::: Given records :::

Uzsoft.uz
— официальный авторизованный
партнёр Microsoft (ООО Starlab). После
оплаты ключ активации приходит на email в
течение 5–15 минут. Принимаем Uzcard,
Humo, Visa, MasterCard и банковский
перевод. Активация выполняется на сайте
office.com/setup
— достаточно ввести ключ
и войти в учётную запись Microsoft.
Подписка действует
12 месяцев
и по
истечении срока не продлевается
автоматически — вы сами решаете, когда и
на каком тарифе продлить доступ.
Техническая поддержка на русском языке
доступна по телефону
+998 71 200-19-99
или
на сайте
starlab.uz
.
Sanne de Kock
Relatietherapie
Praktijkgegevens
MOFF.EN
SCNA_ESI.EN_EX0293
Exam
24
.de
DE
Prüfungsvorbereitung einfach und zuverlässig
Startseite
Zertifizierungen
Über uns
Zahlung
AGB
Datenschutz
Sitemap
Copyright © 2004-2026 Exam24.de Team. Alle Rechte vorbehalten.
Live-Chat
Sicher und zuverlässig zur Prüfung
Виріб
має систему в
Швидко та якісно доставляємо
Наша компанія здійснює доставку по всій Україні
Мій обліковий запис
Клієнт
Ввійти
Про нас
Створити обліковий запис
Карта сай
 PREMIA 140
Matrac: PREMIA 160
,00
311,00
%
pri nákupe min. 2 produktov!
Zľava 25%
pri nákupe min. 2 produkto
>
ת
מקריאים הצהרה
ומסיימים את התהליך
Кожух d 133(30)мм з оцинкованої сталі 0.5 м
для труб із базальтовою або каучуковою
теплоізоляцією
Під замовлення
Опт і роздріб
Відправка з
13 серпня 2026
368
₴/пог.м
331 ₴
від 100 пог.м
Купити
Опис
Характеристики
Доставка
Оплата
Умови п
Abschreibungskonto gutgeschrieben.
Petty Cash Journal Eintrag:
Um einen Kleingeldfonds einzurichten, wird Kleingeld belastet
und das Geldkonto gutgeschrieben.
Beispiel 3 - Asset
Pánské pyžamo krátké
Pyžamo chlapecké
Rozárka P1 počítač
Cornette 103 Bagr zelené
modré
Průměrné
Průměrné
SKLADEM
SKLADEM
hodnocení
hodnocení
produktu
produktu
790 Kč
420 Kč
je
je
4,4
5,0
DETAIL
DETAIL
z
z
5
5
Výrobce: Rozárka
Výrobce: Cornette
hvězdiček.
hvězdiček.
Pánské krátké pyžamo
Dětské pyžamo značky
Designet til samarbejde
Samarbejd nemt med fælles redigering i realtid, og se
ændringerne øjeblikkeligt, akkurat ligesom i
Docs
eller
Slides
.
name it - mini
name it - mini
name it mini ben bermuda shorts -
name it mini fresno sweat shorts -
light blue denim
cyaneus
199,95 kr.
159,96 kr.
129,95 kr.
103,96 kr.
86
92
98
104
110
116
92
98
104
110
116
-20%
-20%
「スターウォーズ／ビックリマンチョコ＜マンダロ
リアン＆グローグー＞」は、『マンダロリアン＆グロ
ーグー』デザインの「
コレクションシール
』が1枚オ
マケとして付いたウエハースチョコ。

:::

[Directions for this task]:
Each entry above, in full, should be output exactly as it reads.

[Your response]:
Uzsoft.uz
— официальный авторизованный
партнёр Microsoft (ООО Starlab). После
оплаты ключ активации приходит на email в
течение 5–15 минут. Принимаем Uzcard,
Humo, Visa, MasterCard и банковский
перевод. Активация выполняется на сайте
office.com/setup
— достаточно ввести ключ
и войти в учётную запись Microsoft.
Подписка действует
12 месяцев
и по
истечении срока не продлевается
автоматически — вы сами решаете, когда и
на каком тарифе продлить доступ.
Техническая поддержка на русском языке
доступна по телефону
+998 71 200-19-99
или
на сайте
starlab.uz
.
Sanne de Kock
Relatietherapie
Praktijkgegevens
MOFF.EN
SCNA_ESI.EN_EX0293
Exam
24
.de
DE
Prüfungsvorbereitung einfach und zuverlässig
Startseite
Zertifizierungen
Über uns
Zahlung
AGB
Datenschutz
Sitemap
Copyright © 2004-2026 Exam24.de Team. Alle Rechte vorbehalten.
Live-Chat
Sicher und zuverlässig zur Prüfung
Виріб
має систему в
Швидко та якісно доставляємо
Наша компанія здійснює доставку по всій Україні
Мій обліковий запис
Клієнт
Ввійти
Про нас
Створити обліковий запис
Карта сай
 PREMIA 140
Matrac: PREMIA 160
,00
311,00
%
pri nákupe min. 2 produktov!
Zľava 25%
pri nákupe min. 2 produkto
>
ת
מקריאים הצהרה
ומסיימים את התהליך
Кожух d 133(30)мм з оцинкованої сталі 0.5 м
для труб із базальтовою або каучуковою
теплоізоляцією
Під замовлення
Опт і роздріб
Відправка з
13 серпня 2026
368
₴/пог.м
331 ₴
від 100 пог.м
Купити
Опис
Характеристики
Доставка
Оплата
Умови п
Abschreibungskonto gutgeschrieben.
Petty Cash Journal Eintrag:
Um einen Kleingeldfonds einzurichten, wird Kleingeld belastet
und das Geldkonto gutgeschrieben.
Beispiel 3 - Asset
Pánské pyžamo krátké
Pyžamo chlapecké
Rozárka P1 počítač
Cornette 103 Bagr zelené
modré
Průměrné
Průměrné
SKLADEM
SKLADEM
hodnocení
hodnocení
produktu
produktu
790 Kč
420 Kč
je
je
4,4
5,0
DETAIL
DETAIL
z
z
5
5
Výrobce: Rozárka
Výrobce: Cornette
hvězdiček.
hvězdiček.
Pánské krátké pyžamo
Dětské pyžamo značky
Designet til samarbejde
Samarbejd nemt med fælles redigering i realtid, og se
ændringerne øjeblikkeligt, akkurat ligesom i
Docs
eller
Slides
.
name it - mini
name it - mini
name it mini ben bermuda shorts -
name it mini fresno sweat shorts -
light blue denim
cyaneus
199,95 kr.
159,96 kr.
129,95 kr.
103,96 kr.
86
92
98
104
110
116
92
98
104
110
116
-20%
-20%
「スターウォーズ／ビックリマンチョコ＜マンダロ
リアン＆グローグー＞」は、『マンダロリアン＆グロ
ーグー』デザインの「
コレクションシール
』が1枚オ
マケとして付いたウエハースチョコ。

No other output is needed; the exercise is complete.